From what I can tell, she suffered an abusive relationship and she thinks that, because of it, everyone is making fun of her. So she tries to correct this by (dot, dot, dot) going on a reality show and televising her therapy sessions? That seems like a bad idea. Also, I don’t understand the deal with her living situation. Like Bethenny said, either shut up about the rules at Sonja’s house and move out or deal with them and stay. What is keeping her from moving out, anyway? She has now seen three rather desirable apartments within her price range. Pick one! It isn’t that hard. Why won’t she just pull the trigger and get out there? It’s just a lease. Like Chinese finger traps, they’re easy enough to get out of with a little bit of wiggling and the right amount of pressure.
Maybe she’s just paralyzed. Maybe she’s thinking that she has to live her old life in the same neighborhood and keep dating the same guys, but she knows what that is going to get her. She wants to change, she wants to get past it and move one, but she doesn’t know how. Is that her problem?
Instead, she just takes Tylenol PM with copious amounts of red wine so that she can sleep at night. She closes her eyes in that little girl’s room filled with stuffed animals, and it all comes back to her in hazy swirls. Her tears as she stands on the lawn of her ex-boyfriend’s Palm Beach house, the cold rasp of the handcuffs as they fasten around her bony wrists, the lash-free mugshot, the bruises he left when he would grab her too tight, and the insults that would come crashing from his mouth, like a martini glass brushed off a grand piano.
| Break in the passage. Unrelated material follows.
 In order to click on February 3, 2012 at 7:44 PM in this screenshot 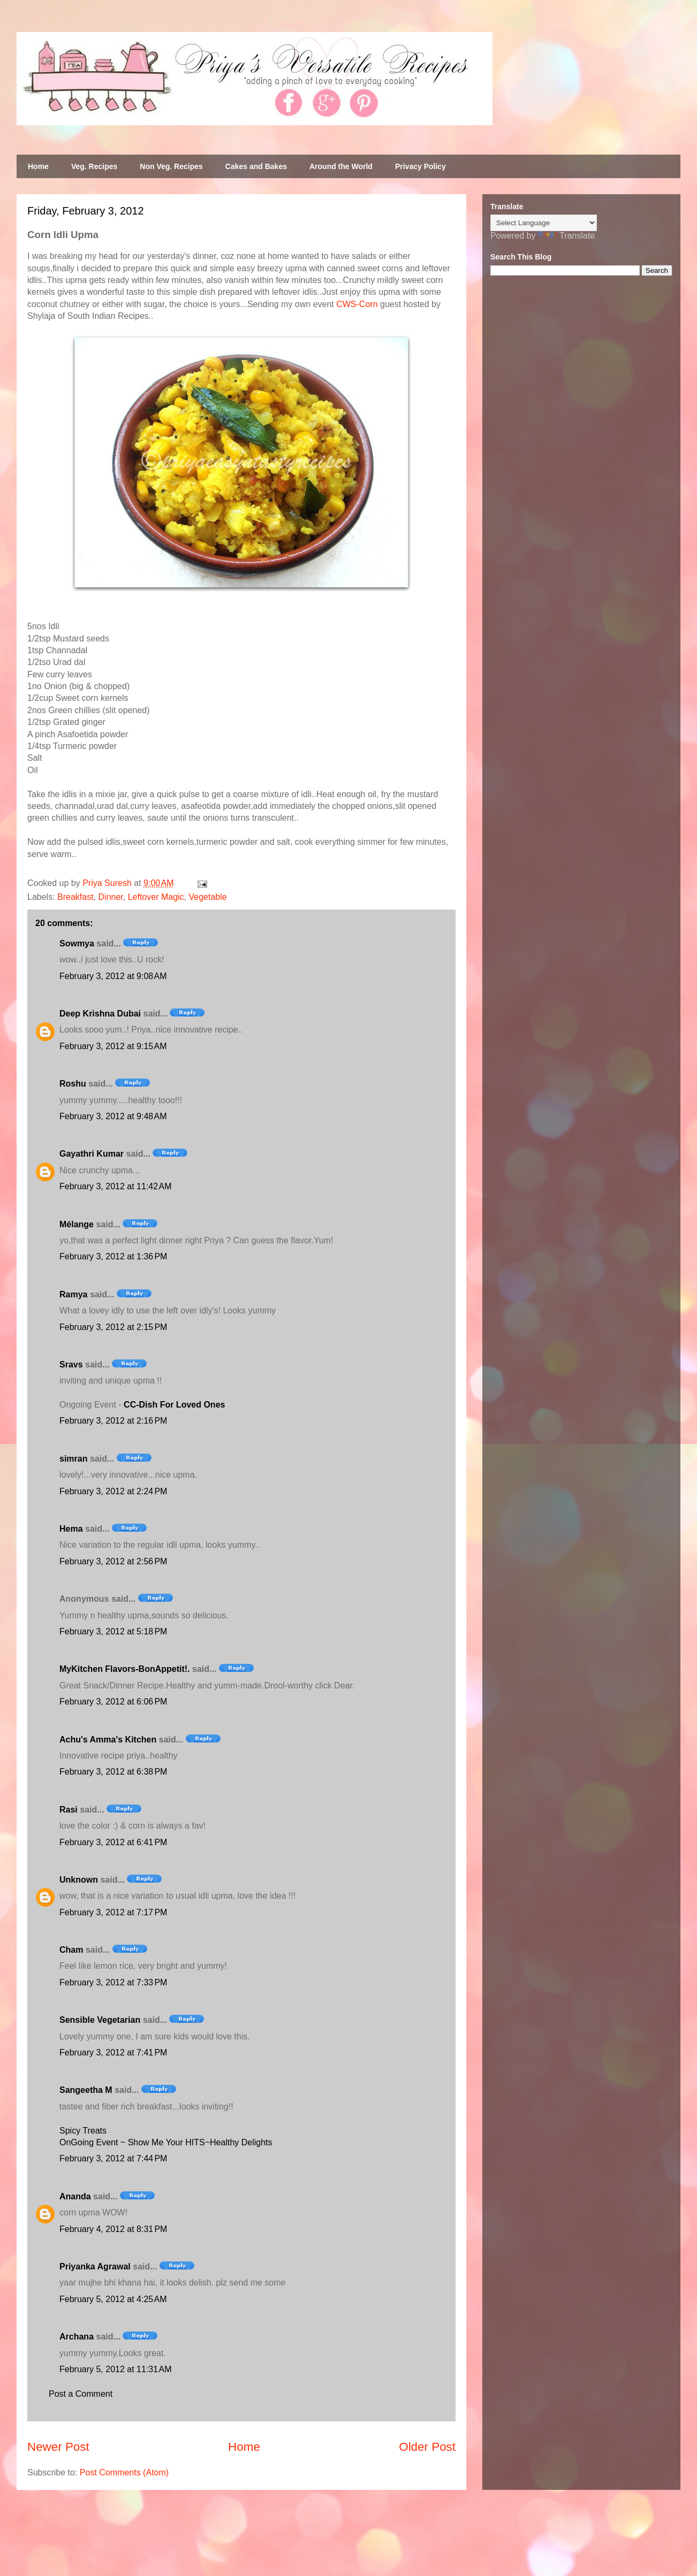 , I will do `click(113, 2158)`.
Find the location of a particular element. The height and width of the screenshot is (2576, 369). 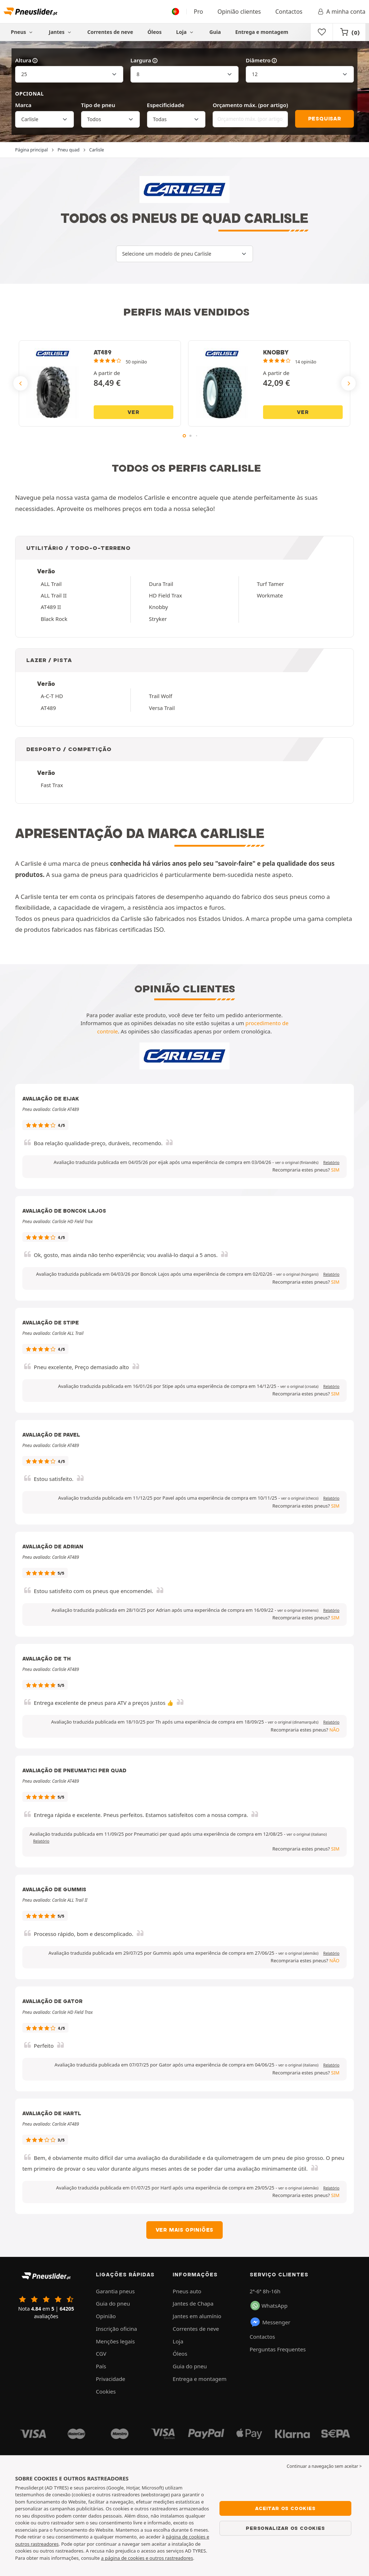 A minha conta is located at coordinates (341, 11).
She would have these dreams where she is walking down a corridor like something in a Federalist hotel, like the Willard in D.C. There would be a light-blue carpet and buff wallpaper with strips and maybe some eagles. Every few paces there would be a sideboard on either side of the hallway — lacquered mahogany with brass lamps on top. It was the same in a repeated pattern, a hallway that would get longer and longer as she progressed. She would turn around and there would be darkness and she would turn to the side and there would be a mirror. She’d be staring at herself in a ball gown and a black bag over her head, like she had been taken hostage. She would stand there powerless, trying to move the granite blocks of her arms to remove the hood, the struggle and tingle all over her body as she would clutch the hood from her head in one fell swoop. But she wouldn’t even recognize her face, older and ringed with red hair. It was Tinsley’s dream, but Jill Zarin would stare back at her. It was at that moment that Tinsley would awake in that unfamiliar room with all of the glass eyes surrounding her and staring back, like fireflies that had been snuffed out while still in motion.